Sinclair was born in the Tiger Bay area of Cardiff in 1944. He left Wales in his twenties to live in London and later the US, where he studied for a bachelor’s and master’s degree at the University of California, Berkeley. He also travelled within Africa and Mexico. After experiencing a homesickness for his birth nation he returned to Wales in the 1980s, where he would live until his death in 2019.
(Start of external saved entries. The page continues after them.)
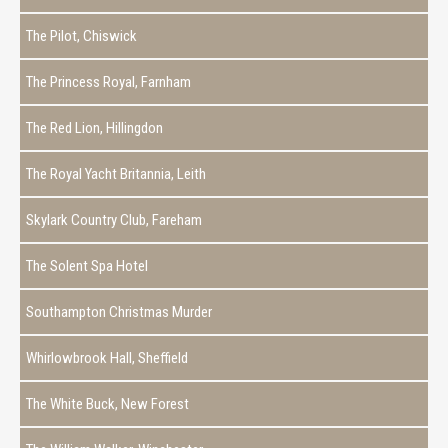
The Pilot, Chiswick
The Princess Royal, Farnham
The Red Lion, Hillingdon
The Royal Yacht Britannia, Leith
Skylark Country Club, Fareham
The Solent Spa Hotel
Southampton Christmas Murder
Whirlowbrook Hall, Sheffield
The White Buck, New Forest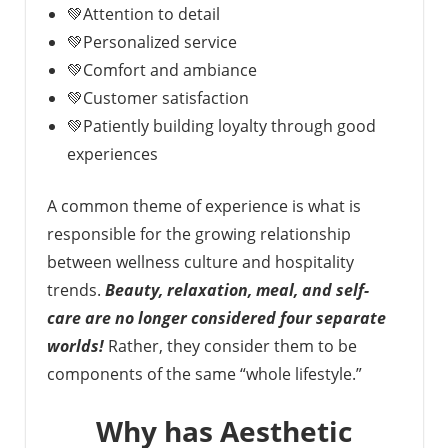
💚Attention to detail
💚Personalized service
💚Comfort and ambiance
💚Customer satisfaction
💚Patiently building loyalty through good
experiences
A common theme of experience is what is
responsible for the growing relationship
between wellness culture and hospitality
trends.
Beauty, relaxation, meal, and self-
care are no longer considered four separate
worlds!
Rather, they consider them to be
components of the same “whole lifestyle.”
Why has Aesthetic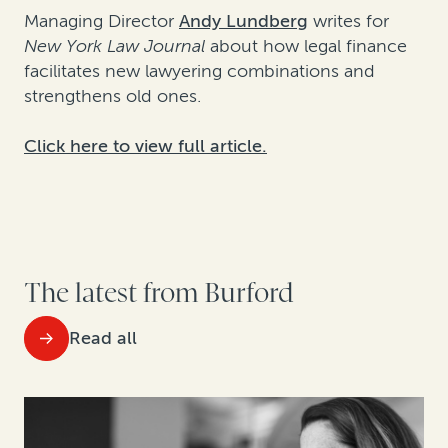
Managing Director
Andy Lundberg
writes for
New York Law Journal
about how legal finance
facilitates new lawyering combinations and
strengthens old ones.
Click here to view full article.
The latest from Burford
Read all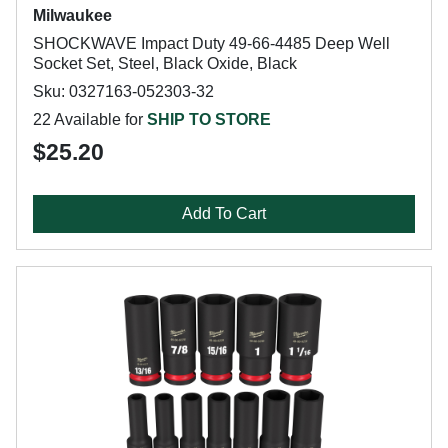
Milwaukee
SHOCKWAVE Impact Duty 49-66-4485 Deep Well
Socket Set, Steel, Black Oxide, Black
Sku: 0327163-052303-32
22 Available for
SHIP TO STORE
$25.20
Add To Cart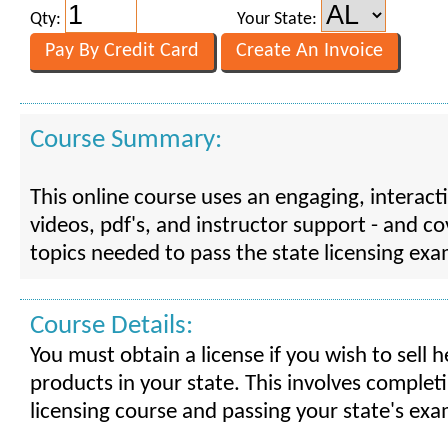
Qty:
Your State:
Course Summary:
This online course uses an engaging, interact
videos, pdf's, and instructor support - and cov
topics needed to pass the state licensing exa
Course Details:
You must obtain a license if you wish to sell 
products in your state. This involves completi
licensing course and passing your state's exa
He published two books on the Tiger Bay area and its 1960s redevelopment, The Tiger Bay Story (1993) and Endangered Tiger (2003). He was highly critical of the redevelopment scheme, describing it in 2016 as a "tragedy", and accusing it of creating a "lacklustre council estate; an architectural monstrosity". He objected to the characterization of Tiger Bay as crime-ridden and dangerous, arguing that it had been used as justification for the area's destruction and subsequent rebuilding.

Sinclair was also interested in the African diaspora in Wales. He was influenced by the postwar multi-ethnic community of Tiger Bay, which he described as a 'utopian microcosm of social harmony'. From a mixed white-black background, he used his Welsh and African heritage to help shape Afro-Celtic identity. He worked alongside the BBC to explore the history of black American GIs stationed in the Welsh valleys during World War Two. His 2016 novel Is the Bible African History argued that numerous Biblical characters have origins in African mythology.

In 1999 he stood in the Cardiff Council election as the Plaid Cymru candidate for Butetown. He came third with 13.6% of the vote.

Sinclair appeared briefly in the 1959 film Tiger Bay when he was still a child in Cardiff, in a scene alongside Hayley Mills. He was the only Cardiffian to have a speaking role in the film.